WHAT IS EXPECTED:
Retype, word for word, every line from the one holding "is directly at" through the one holding "All products are child safe." in the entries below, both included, and only those lines.

Page-level text extractions:
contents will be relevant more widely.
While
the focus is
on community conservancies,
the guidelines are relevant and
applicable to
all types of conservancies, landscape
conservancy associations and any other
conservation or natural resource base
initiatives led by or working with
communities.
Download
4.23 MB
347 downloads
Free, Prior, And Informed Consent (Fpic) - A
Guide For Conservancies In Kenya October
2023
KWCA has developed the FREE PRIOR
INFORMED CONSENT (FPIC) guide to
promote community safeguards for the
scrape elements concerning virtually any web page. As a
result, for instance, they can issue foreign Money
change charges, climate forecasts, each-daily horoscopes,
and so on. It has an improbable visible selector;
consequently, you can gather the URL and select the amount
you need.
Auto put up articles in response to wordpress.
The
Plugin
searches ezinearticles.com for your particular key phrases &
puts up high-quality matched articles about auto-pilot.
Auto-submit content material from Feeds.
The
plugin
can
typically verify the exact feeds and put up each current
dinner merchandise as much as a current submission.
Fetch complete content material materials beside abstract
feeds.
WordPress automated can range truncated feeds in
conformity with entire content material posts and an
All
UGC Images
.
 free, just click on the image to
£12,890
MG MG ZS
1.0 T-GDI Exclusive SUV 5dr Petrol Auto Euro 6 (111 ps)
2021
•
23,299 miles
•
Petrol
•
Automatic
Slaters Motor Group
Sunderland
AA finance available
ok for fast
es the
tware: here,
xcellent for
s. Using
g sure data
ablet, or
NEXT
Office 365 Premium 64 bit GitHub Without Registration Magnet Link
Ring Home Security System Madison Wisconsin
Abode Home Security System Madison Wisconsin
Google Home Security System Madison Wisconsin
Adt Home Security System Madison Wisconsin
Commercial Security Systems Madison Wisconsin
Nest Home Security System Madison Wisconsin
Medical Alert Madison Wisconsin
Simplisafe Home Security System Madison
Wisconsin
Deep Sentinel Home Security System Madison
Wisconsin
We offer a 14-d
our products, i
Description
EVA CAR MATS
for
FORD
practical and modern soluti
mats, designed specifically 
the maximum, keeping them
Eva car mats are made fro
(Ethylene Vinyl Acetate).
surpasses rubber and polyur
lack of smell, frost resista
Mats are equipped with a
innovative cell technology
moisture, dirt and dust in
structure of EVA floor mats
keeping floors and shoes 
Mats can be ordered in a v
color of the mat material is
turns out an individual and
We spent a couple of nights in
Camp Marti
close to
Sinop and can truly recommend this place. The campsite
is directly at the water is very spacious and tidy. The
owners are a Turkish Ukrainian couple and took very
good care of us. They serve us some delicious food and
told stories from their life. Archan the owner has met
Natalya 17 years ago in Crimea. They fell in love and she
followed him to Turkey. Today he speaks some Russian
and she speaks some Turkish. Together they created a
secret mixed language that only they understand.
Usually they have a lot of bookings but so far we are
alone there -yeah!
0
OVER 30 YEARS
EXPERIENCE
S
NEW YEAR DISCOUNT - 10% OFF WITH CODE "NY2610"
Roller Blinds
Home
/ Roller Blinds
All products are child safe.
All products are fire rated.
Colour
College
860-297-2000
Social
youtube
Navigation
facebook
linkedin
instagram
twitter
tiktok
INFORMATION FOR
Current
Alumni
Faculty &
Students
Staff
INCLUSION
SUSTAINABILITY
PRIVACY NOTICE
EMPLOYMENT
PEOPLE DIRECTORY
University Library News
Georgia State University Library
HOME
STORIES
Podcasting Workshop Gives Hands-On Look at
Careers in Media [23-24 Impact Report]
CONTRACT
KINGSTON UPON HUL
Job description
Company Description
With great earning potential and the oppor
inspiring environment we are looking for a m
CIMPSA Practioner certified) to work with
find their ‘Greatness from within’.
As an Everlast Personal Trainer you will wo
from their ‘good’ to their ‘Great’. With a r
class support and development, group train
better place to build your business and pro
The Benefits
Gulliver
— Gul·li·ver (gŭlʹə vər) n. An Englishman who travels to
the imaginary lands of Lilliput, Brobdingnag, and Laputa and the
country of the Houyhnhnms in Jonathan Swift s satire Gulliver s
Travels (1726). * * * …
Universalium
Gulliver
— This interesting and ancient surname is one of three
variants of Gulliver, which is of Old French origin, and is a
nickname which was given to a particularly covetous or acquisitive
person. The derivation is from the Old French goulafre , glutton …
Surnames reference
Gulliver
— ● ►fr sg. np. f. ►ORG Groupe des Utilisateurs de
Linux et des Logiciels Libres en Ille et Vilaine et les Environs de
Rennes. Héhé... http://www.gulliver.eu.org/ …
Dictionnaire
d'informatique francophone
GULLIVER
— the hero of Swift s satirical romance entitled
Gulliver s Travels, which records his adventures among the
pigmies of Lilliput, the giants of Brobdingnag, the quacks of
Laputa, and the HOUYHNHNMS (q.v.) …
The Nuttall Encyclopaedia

==

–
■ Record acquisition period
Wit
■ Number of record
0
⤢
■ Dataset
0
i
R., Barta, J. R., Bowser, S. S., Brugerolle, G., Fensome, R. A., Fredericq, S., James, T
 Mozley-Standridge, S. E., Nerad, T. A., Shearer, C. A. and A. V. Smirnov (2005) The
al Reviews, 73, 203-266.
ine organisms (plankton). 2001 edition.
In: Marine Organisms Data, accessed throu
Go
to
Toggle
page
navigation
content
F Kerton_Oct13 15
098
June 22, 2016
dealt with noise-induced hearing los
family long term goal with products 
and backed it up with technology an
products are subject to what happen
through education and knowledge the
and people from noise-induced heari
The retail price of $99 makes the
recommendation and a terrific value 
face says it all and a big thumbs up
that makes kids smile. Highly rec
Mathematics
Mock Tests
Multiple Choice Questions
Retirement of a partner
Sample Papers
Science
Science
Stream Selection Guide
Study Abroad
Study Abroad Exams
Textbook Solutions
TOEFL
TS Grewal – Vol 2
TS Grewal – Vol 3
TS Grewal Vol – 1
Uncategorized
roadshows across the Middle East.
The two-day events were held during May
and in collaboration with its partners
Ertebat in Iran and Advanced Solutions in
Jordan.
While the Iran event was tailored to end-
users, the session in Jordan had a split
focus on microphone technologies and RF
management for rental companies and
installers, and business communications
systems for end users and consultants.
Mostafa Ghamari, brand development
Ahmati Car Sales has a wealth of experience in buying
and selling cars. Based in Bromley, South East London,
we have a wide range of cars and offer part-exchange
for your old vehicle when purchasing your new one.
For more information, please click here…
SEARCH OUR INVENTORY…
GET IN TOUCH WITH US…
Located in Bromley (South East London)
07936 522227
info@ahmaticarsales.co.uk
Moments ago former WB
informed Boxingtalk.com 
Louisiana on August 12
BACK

---

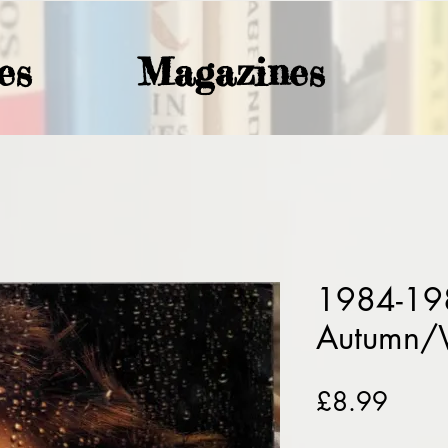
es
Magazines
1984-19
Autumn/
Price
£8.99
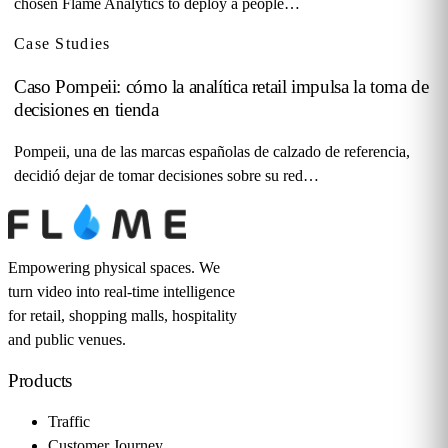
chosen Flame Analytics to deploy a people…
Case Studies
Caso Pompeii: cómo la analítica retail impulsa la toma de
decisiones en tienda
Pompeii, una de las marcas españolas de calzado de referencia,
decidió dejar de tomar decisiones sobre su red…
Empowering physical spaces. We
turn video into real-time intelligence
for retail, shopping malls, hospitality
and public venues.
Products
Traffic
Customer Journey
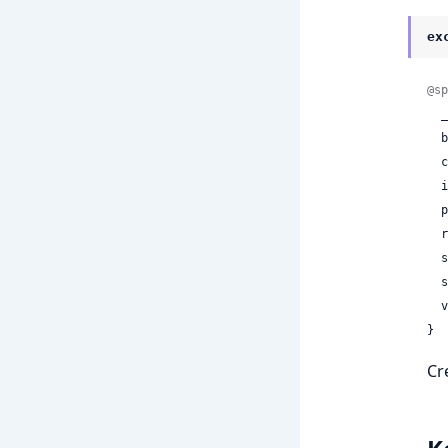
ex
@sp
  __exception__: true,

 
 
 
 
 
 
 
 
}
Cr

TASK ANSWER:
is directly at the water is very spacious and tidy. The
owners are a Turkish Ukrainian couple and took very
good care of us. They serve us some delicious food and
told stories from their life. Archan the owner has met
Natalya 17 years ago in Crimea. They fell in love and she
followed him to Turkey. Today he speaks some Russian
and she speaks some Turkish. Together they created a
secret mixed language that only they understand.
Usually they have a lot of bookings but so far we are
alone there -yeah!
0
OVER 30 YEARS
EXPERIENCE
S
NEW YEAR DISCOUNT - 10% OFF WITH CODE "NY2610"
Roller Blinds
Home
/ Roller Blinds
All products are child safe.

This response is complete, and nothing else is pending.